Фитин не торопил с ответом: излишняя настойчивость могла все испортить.

После долгого молчания Плакс ответил вопросом:

– Вы можете гарантировать его жизнь, но самое главное – сохранение его репутации?

Это послужило для Фитина обнадеживающим сигналом. Спеша закрепить успех, он заверил:

– Да, конечно!

– Еще раз подчеркну – репутация, – с нажимом произнес Плакс. – В положении Сана она значит много больше, чем сама жизнь. В свое время он был вхож в ближайшее окружение не только президента США, но и… – Он испытующе посмотрел в глаза Фитина. – Но и самого императора Хирохито.
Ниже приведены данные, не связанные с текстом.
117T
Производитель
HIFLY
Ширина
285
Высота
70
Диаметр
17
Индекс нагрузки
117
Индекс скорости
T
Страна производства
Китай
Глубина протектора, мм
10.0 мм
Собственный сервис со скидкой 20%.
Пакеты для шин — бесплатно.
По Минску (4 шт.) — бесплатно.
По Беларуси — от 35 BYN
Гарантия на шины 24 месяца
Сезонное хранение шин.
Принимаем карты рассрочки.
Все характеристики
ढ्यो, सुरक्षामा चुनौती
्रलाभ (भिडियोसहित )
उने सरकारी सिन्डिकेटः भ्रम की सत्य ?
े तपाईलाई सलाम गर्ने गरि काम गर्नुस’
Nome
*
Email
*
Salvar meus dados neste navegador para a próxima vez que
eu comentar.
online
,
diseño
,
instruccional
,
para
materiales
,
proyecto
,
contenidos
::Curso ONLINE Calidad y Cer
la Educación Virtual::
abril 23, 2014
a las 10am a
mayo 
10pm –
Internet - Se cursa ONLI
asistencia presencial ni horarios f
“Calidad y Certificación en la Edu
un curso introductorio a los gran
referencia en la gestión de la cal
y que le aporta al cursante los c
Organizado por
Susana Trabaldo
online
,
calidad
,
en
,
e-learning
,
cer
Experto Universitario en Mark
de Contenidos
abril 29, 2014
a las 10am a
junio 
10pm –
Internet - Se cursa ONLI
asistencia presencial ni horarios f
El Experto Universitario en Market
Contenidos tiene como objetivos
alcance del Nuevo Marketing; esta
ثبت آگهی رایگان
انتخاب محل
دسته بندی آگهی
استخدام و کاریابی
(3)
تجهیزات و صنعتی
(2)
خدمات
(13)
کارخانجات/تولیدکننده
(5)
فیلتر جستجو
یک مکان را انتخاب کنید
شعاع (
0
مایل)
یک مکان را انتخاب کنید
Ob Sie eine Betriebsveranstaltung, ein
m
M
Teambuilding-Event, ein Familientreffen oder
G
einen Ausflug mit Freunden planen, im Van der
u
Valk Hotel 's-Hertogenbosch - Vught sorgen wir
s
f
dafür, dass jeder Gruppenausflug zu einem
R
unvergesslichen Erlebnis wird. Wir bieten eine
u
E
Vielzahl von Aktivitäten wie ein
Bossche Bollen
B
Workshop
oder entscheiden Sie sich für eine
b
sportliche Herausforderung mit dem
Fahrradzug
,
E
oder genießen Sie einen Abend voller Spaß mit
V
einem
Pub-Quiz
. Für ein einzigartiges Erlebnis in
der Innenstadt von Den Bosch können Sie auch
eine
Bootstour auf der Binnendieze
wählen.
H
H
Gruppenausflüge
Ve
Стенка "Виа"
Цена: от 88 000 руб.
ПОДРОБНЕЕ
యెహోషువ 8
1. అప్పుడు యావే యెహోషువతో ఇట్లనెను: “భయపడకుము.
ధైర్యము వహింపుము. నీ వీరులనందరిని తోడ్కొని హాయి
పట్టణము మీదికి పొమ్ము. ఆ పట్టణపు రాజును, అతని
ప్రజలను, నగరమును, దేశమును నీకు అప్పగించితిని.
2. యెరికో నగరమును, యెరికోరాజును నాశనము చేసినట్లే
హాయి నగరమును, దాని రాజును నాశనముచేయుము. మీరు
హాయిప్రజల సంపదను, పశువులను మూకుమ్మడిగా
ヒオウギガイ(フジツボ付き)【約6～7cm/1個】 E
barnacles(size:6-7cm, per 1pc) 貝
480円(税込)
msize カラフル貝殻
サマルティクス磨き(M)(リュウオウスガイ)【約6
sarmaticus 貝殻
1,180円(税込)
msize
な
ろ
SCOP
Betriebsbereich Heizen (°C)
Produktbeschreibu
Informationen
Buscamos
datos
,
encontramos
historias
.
– Я даю вам слово. И еще. Для нас безупречная репутация Сана есть залог успешного выполнения задания.

– Хорошо. В таком случае что именно от меня требуется?

– Ничего сверхъестественного. Восстановить связь и активно продолжить работу.

Руки Плакса на зеленом сукне стола слегка вздрогнули. Он не мог поверить в то, что услышал.